Barry Bonds finally caught the Babe, hitting his 714th home run yesterday, in a win against the Oakland A’s. For some perspective on the accomplishment, here’s Mike Lupica:

…. With Bonds, we are caught in this terrible place, as fascinated as we are by him, because he is a terrible guy. We are caught between belief and disbelief, knowing what a great player he was, what an amazing talent he was, before he got this big, before BALCO, and this book “Game of Shadows” made us believe the worst about him. The way we believe the worst about players playing now, without the kind of evidence the writers of “Game of Shadows” got on Bonds.

It should have been a fine baseball day yesterday, even if Bonds only went into second place on the all-time list. It was not. Because it was him, on this home-run Saturday in baseball. It was history, all right, just the wrong kind, from the wrong guy.

And here’s Murray Chass:

…. Bonds is easily the most controversial player in baseball today, maybe the most controversial in baseball ever, maybe the most controversial in any sport. The steroid scandal has elevated him to that status. Has he or hasn’t he? Did he hit a significant number of his 714 home runs because he used steroids or other illegal performance-enhancing substances?

We don’t know. We suspect he did. Most people probably think he did. If a substantial percentage of his 714 were chemically aided, maybe he doesn’t deserve to be placed in Ruth’s class.

Ruth ate hot dogs and drank beer. If either helped him hit home runs, more players should have followed his example. They might have fattened themselves, but they would have been better hitters.

It’s not likely, though, that Ruth’s diet played a role in home run history. If Bonds used steroids, they undoubtedly have.

One argument has been set forth that is designed to mitigate the accusations that Bonds would not have hit 209 home runs in a four-year period (2001-4) without using steroids. Pitchers, the argument goes, have also used steroids and would have been tougher for Bonds and others to hit. In other words, they might have all been cheating, but they were doing it on a level playing field.

And here’s me:

Congratulations, Barry. There can be no doubt that it took a tremendous amount of hard work and dedication and sacrifice and pain to get to this point in your career. So much has been written about all of the perks you enjoy, the size of your entourage, the recliner; that it is easy to forget that, steroids or not, you work as hard as any athlete in any sport ever has, and have for going on two decades. I will continue to marvel at an athlete who is willing to pay the price to get the most out your ability, even now, 20 seasons into your career. An athlete that has every reason in the world to retire, to quit and finally relax, out of the spotlight; but refuses. Whether you pass Aaron or not, it has been quite a ride.



…. Talk talk

Jim Adams is mad about the state of the Giants pitching staff, and he doesn’t care who knows it:

…. It also doesn’t bother me that the Giants have allowed more runs than any NL team, despite having spent the last three years bragging about all their great pitching prospects, and that they play in a good pitchers’ park, and that they spent $21 million on a “proven closer” (Benitez) after 2004, and that they brought in a gold glove catcher and a gold glove shortstop after 2004, and that they traded away two prospects for a “proven setup man” (Hawkins) during the 2005 season, and that they spent $27 million on a “proven frontline starter” (Morris) after 2005.

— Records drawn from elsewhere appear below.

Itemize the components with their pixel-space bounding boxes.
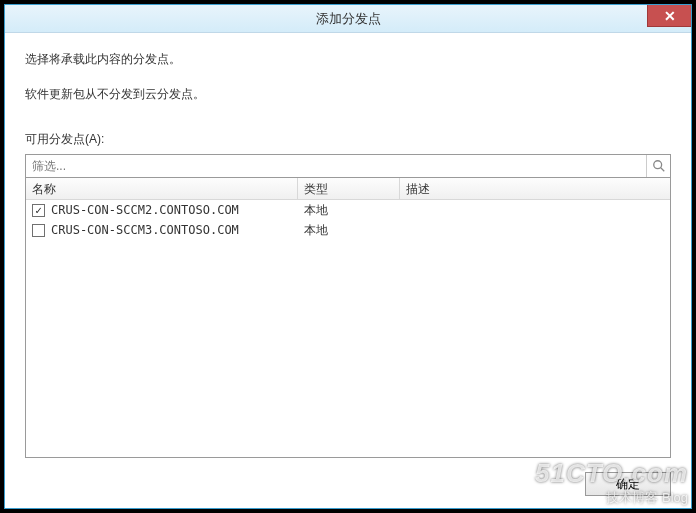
checkbox[interactable]: [32, 224, 45, 237]
svg-line-1: [660, 168, 664, 172]
table-row[interactable]: CRUS-CON-SCCM3.CONTOSO.COM 本地: [26, 220, 670, 240]
search-icon[interactable]: [646, 155, 670, 177]
close-icon: ✕: [664, 8, 676, 24]
check-icon: ✓: [35, 205, 42, 216]
titlebar: 添加分发点 ✕: [5, 5, 691, 33]
close-button[interactable]: ✕: [647, 5, 691, 27]
col-header-name[interactable]: 名称: [26, 178, 298, 199]
filter-input[interactable]: [26, 155, 646, 177]
dialog-content: 选择将承载此内容的分发点。 软件更新包从不分发到云分发点。 可用分发点(A): …: [5, 33, 691, 508]
description-line-1: 选择将承载此内容的分发点。: [25, 51, 671, 68]
ok-button[interactable]: 确定: [585, 472, 671, 496]
row-name: CRUS-CON-SCCM3.CONTOSO.COM: [51, 223, 239, 237]
row-type: 本地: [298, 222, 400, 239]
row-name: CRUS-CON-SCCM2.CONTOSO.COM: [51, 203, 239, 217]
table-row[interactable]: ✓ CRUS-CON-SCCM2.CONTOSO.COM 本地: [26, 200, 670, 220]
col-header-desc[interactable]: 描述: [400, 178, 670, 199]
description-line-2: 软件更新包从不分发到云分发点。: [25, 86, 671, 103]
dp-list: 名称 类型 描述 ✓ CRUS-CON-SCCM2.CONTOSO.COM 本地: [25, 178, 671, 458]
column-headers: 名称 类型 描述: [26, 178, 670, 200]
dialog-title: 添加分发点: [316, 10, 381, 28]
magnifier-icon: [652, 159, 666, 173]
checkbox[interactable]: ✓: [32, 204, 45, 217]
row-type: 本地: [298, 202, 400, 219]
col-header-type[interactable]: 类型: [298, 178, 400, 199]
filter-bar: [25, 154, 671, 178]
available-dp-label: 可用分发点(A):: [25, 131, 671, 148]
svg-point-0: [653, 161, 661, 169]
dialog-window: 添加分发点 ✕ 选择将承载此内容的分发点。 软件更新包从不分发到云分发点。 可用…: [4, 4, 692, 509]
dialog-footer: 确定: [25, 458, 671, 496]
list-rows: ✓ CRUS-CON-SCCM2.CONTOSO.COM 本地 CRUS-CON…: [26, 200, 670, 457]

No, what really bothers me is that all this can happen and no one loses his job – not the manager, not the general manager, not the pitching coach, not the director of the farm system, not the minor league pitching coaches. How can you devote so many resources to preventing runs, and then fail to hold anyone accountable when you fail miserably at what you were trying to accomplish? Can anyone explain this to me?

I can’t. Sabean is on about the same pace Bonds is right now, something like 1 for his last 20 when it comes to making deals to improve the team. Old, older and oldest are the only adjectives anyone uses to describe this team anymore, other than medicore. Personality disputes were allowed to be more important than winning, and a championship caliber team was broken up, a championship caliber manager was thrown away, and so was any real chance to win a title.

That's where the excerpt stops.